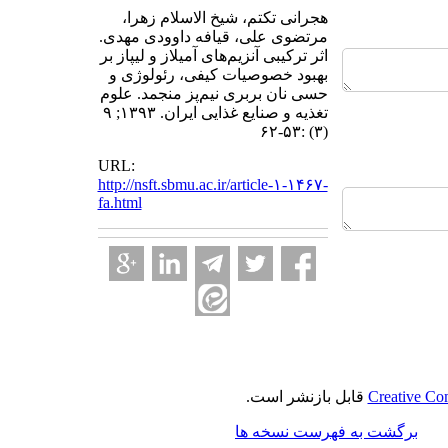
هجرانی تکتم، شیخ الاسلام زهرا،
مرتضوی علی، قیافه داوودی مهدی.
اثر ترکیبی آنزیم‌های آمیلاز و لیپاز بر
بهبود خصوصیات کیفی، رئولوژی و
حسی نان بربری نیم‌پز منجمد. علوم
تغذیه و صنایع غذایی ایران. ۱۳۹۳; ۹
(۳) :۵۳-۶۲
URL:
http://nsft.sbmu.ac.ir/article-۱-۱۴۶۷-
fa.html
Creative Co
قابل بازنشر است.
برگشت به فهرست نسخه ها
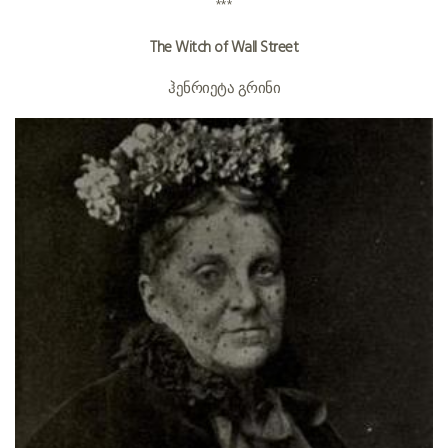
***
The Witch of Wall Street
ჰენრიეტა გრინი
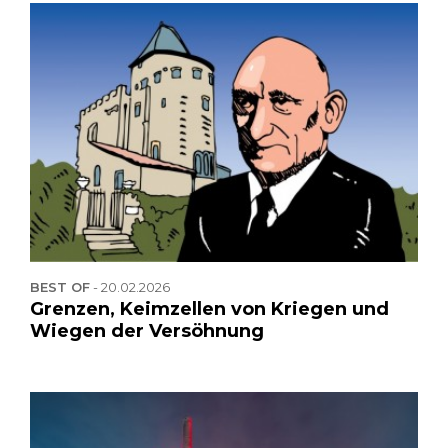
BEST OF
-
20.02.2026
Grenzen, Keimzellen von Kriegen und
Wiegen der Versöhnung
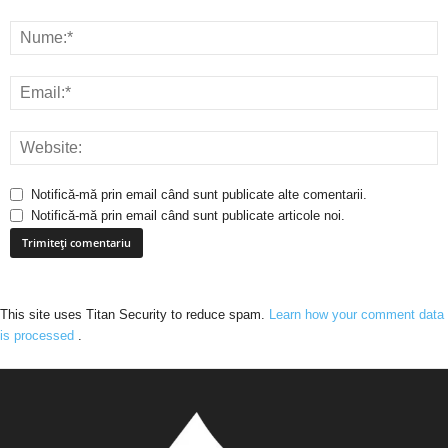
Notifică-mă prin email când sunt publicate alte comentarii.
Notifică-mă prin email când sunt publicate articole noi.
This site uses Titan Security to reduce spam.
Learn how your comment data
is processed
.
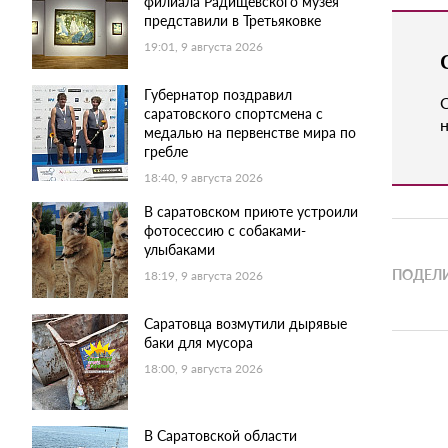
филиала Радищевского музея
представили в Третьяковке
19:01, 9 августа 2026
Губернатор поздравил
саратовского спортсмена с
н
медалью на первенстве мира по
гребле
18:40, 9 августа 2026
В саратовском приюте устроили
фотосессию с собаками-
улыбаками
ПОДЕЛИ
18:19, 9 августа 2026
Саратовца возмутили дырявые
баки для мусора
18:00, 9 августа 2026
В Саратовской области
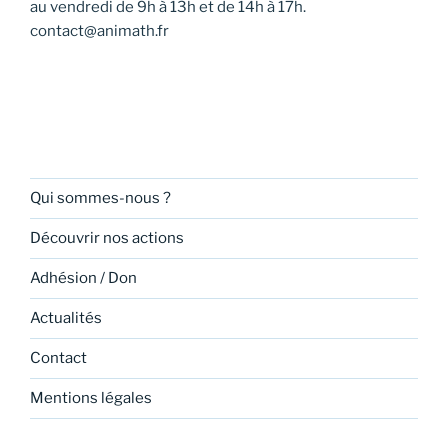
au vendredi de 9h à 13h et de 14h à 17h.
contact@animath.fr
Qui sommes-nous ?
Découvrir nos actions
Adhésion / Don
Actualités
Contact
Mentions légales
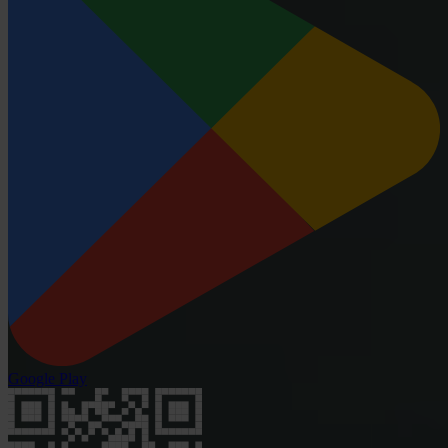
Google Play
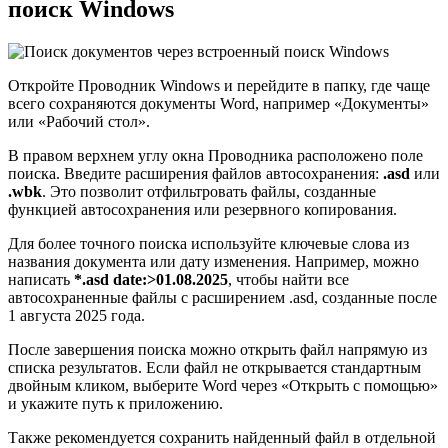
поиск Windows
Откройте Проводник Windows и перейдите в папку, где чаще
всего сохраняются документы Word, например «Документы»
или «Рабочий стол».
В правом верхнем углу окна Проводника расположено поле
поиска. Введите расширения файлов автосохранения:
.asd
или
.wbk
. Это позволит отфильтровать файлы, созданные
функцией автосохранения или резервного копирования.
Для более точного поиска используйте ключевые слова из
названия документа или дату изменения. Например, можно
написать
*.asd date:>01.08.2025
, чтобы найти все
автосохраненные файлы с расширением .asd, созданные после
1 августа 2025 года.
После завершения поиска можно открыть файл напрямую из
списка результатов. Если файл не открывается стандартным
двойным кликом, выберите Word через «Открыть с помощью»
и укажите путь к приложению.
Также рекомендуется сохранить найденный файл в отдельной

-----

§ REQUIRED WORK
Scan the preceding listing for the string "поиска" and copy every line where it occurs.

§ ANSWER TO THIS TASK
поиска. Введите расширения файлов автосохранения:
Для более точного поиска используйте ключевые слова из
После завершения поиска можно открыть файл напрямую из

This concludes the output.